**Material supplied**
--- START ---
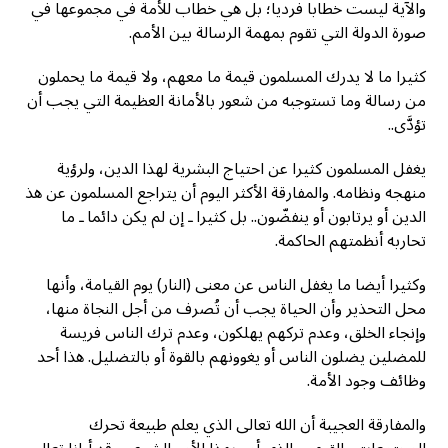
والآية ليست خطابا فرديا؛ بل هي خطاب للأمة في مجموعها في
صورة الدولة التي تقوم بمهمة الرسالة بين الأمم.
كثيرا ما لا يدرك المسلمون قيمة ما معهم، ولا قيمة ما يحملون
من رسالة وما تستوجبه من شعور بالأمانة العظيمة التي يجب أن
تؤدَّى..
يغفل المسلمون كثيرا عن احتياج البشرية لهذا الدين، ولرؤية
منهجه ونظامه. والمفارقة الأكثر اليوم أن يتراجع المسلمون عن هذ
الدين أو يرتابون أو ينفضّون.. بل كثيرا ـ إن لم يكن دائما ـ ما
تحاربه أنظمتهم الحاكمة.
وكثيرا أيضا ما يغفل الناس عن معنى (النار) يوم القيامة، وأنها
محل التحذير وأن الحياة يجب أن تُصرف من أجل النجاة منها،
وإنجاء الخلق، وعدم تركهم يهلكون، وعدم ترك الناس فريسة
للمضلين يضلون الناس أو يغوونهم بالقوة أو بالتضليل. هذا أحد
وظائف وجود الأمة.
والمفارقة العجيبة أن الله تعالى الذي يعلم طبيعة تحرك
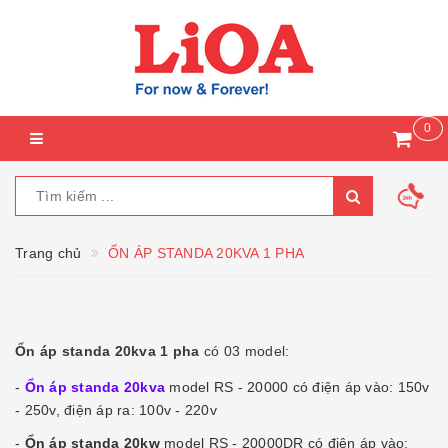
0
Trang chủ
ỔN ÁP STANDA 20KVA 1 PHA
Ổn áp standa 20kva 1 pha
có 03 model:
-
Ổn áp standa 20kva
model RS - 20000 có điện áp vào: 150v
- 250v, điện áp ra: 100v - 220v
-
Ổn áp standa 20kw
model RS - 20000DR có điện áp vào:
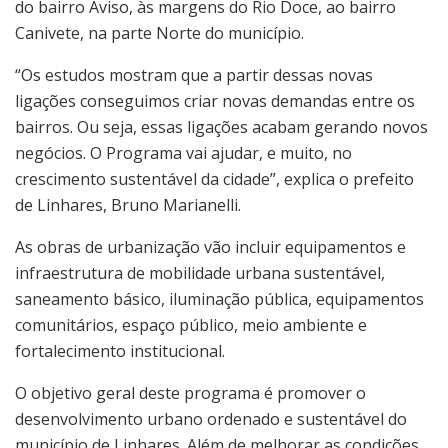
do bairro Aviso, às margens do Rio Doce, ao bairro
Canivete, na parte Norte do município.
“Os estudos mostram que a partir dessas novas
ligações conseguimos criar novas demandas entre os
bairros. Ou seja, essas ligações acabam gerando novos
negócios. O Programa vai ajudar, e muito, no
crescimento sustentável da cidade”, explica o prefeito
de Linhares, Bruno Marianelli.
As obras de urbanização vão incluir equipamentos e
infraestrutura de mobilidade urbana sustentável,
saneamento básico, iluminação pública, equipamentos
comunitários, espaço público, meio ambiente e
fortalecimento institucional.
O objetivo geral deste programa é promover o
desenvolvimento urbano ordenado e sustentável do
município de Linhares. Além de melhorar as condições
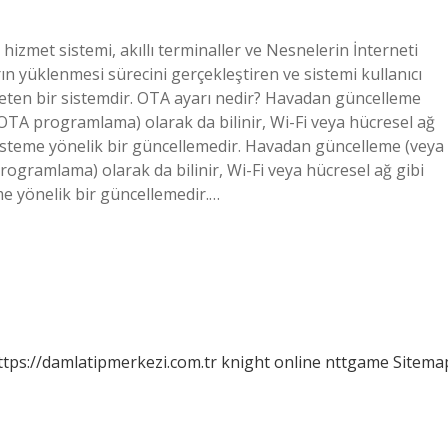
zmet sistemi, akıllı terminaller ve Nesnelerin İnterneti
rın yüklenmesi sürecini gerçekleştiren ve sistemi kullanıcı
öneten bir sistemdir. OTA ayarı nedir? Havadan güncelleme
TA programlama) olarak da bilinir, Wi-Fi veya hücresel ağ
sisteme yönelik bir güncellemedir. Havadan güncelleme (veya
gramlama) olarak da bilinir, Wi-Fi veya hücresel ağ gibi
me yönelik bir güncellemedir.…
ttps://damlatipmerkezi.com.tr
knight online
nttgame
Sitema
--- END ---
**Your assignment**
From the preceding records, count the lines where "bilinir" occurs and reply with the number only.

**Reply to the exercise**
2